I'm not saying anybody who marks exam papers and plays an acoustic guitar wants to run away to France with children, but hey, evidently at least one of them did.
It has to be said, though, that traditionally, when society judges musicians who screw kids, their talent has some bearing on the immorality of the crime. If you're an R Kelly, Jerry Lee Lewis-style genius, it's kinda fine. You'll have a slew of cheap jokes made about you, but you'll still be appreciated by the tastemakers. If you're Gary Glitter, however, whose output is limited to a few rousing but generic glam-rock stompers, you're public enemy number one.
So, now that Jeremy Ayre's music has surfaced, are we going to see him exonerated by his talent, backed by his fellow singer-songwriters like an acoustic Polanski? Or will he remain a tabloid hate creep?
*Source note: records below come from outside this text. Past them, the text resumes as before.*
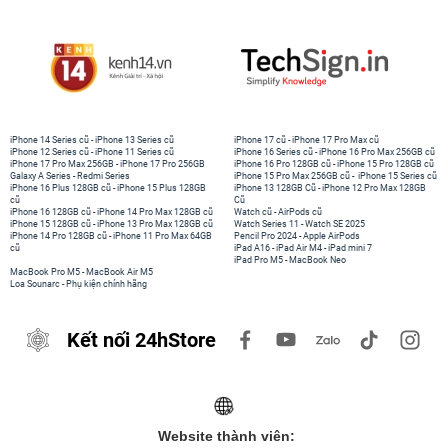
iPhone 14 Series cũ
-
iPhone 13 Series cũ
iPhone 17 cũ
-
iPhone 17 Pro Max cũ
iPhone 12 Series cũ
-
iPhone 11 Series cũ
iPhone 16 Series cũ
-
iPhone 16 Pro Max 256GB cũ
iPhone 17 Pro Max 256GB
-
iPhone 17 Pro 256GB
iPhone 16 Pro 128GB cũ
-
iPhone 15 Pro 128GB cũ
Galaxy A Series
-
Redmi Series
iPhone 15 Pro Max 256GB cũ
-
iPhone 15 Series cũ
iPhone 16 Plus 128GB cũ
-
iPhone 15 Plus 128GB
iPhone 13 128GB Cũ
-
iPhone 12 Pro Max 128GB
cũ
Cũ
iPhone 16 128GB cũ
-
iPhone 14 Pro Max 128GB cũ
Watch cũ
-
AirPods cũ
iPhone 15 128GB cũ
-
iPhone 13 Pro Max 128GB cũ
Watch Series 11
-
Watch SE 2025
iPhone 14 Pro 128GB cũ
-
iPhone 11 Pro Max 64GB
Pencil Pro 2024
-
Apple AirPods
cũ
iPad A16
-
iPad Air M4
-
iPad mini 7
iPad Pro M5
-
MacBook Neo
MacBook Pro M5
-
MacBook Air M5
Loa Sounarc
-
Phụ kiện chính hãng
Kết nối 24hStore
Website thành viên:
Let's have a listen to his tunes and find out.
"Arrows and Hearts"
This one has a weird quiet/loud sound to it, a bit like Xiu Xiu or that song that Adam Sandler sings in The Wedding Singer about how he hates love. Ayre chugs away on muted chords and winges over it like a preteen Conor Oberst. It isn't very good. In fact, the most interesting thing about it are the lyrics. I'd like to think I've listened to enough hip-hop to be able to separate the man from the murder fantasy, but "my hands round your neck, your face turns blue" and "the blood's coming easy, now I squeeze it out" aren't doing much for Jeremy's "decent guy" case.
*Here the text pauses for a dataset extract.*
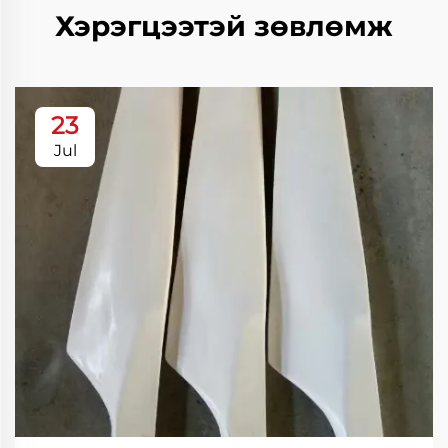
Хэрэгцээтэй зөвлөмж
23
Jul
"All My Friends Are Astronauts"
Nope, not a space-funk take on Less Than Jake's seminal "All My Best Friends Are Metalheads", but another acoustic number. Helpfully, Jeremy describes this one as "about feeling a bit dead inside, slightly geeky and not really relating to people very well". Think of it as somewhere between Newton Faulkner and Skee-Lo, then. This one doesn't even do quiet/loud, just quiet/quiet and, once again, it's the lyrics that prove to be the biggest sell, as he cheerfully sings: "My girlfriend's nothing but a corpse". :( Jeremy.
"The Things We Do"
Sadly I can't really work out the lyrics to this one, as the engineer appears to have turned up the "Elliot Smith-iser" to 11. It's a fairly standard ballad musically, pretty much exactly what you'd imagine your maths teacher's music to sound like.
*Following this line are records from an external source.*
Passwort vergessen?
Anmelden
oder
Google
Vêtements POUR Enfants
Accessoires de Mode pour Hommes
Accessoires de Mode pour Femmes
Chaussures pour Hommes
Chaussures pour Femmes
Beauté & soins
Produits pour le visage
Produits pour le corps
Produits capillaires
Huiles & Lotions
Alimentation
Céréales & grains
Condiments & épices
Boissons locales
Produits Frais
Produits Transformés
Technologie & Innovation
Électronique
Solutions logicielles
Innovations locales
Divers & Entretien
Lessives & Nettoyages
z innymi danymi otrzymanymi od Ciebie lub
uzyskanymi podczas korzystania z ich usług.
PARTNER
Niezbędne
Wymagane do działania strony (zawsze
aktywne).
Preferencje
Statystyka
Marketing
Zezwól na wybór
There's some other songs on there, but I can't really think of anything interesting to say about them. Overall, it's a bit X Factor 28s and overs. The lyrics are maaaaaaaybe troubling at a stretch, but only really when you put them in context with what he's currently up to. Does it tell us anything about the man or his crime? Yes, but not a lot. All we know is that he takes himself quite seriously, is a bit lame and a bit desperate.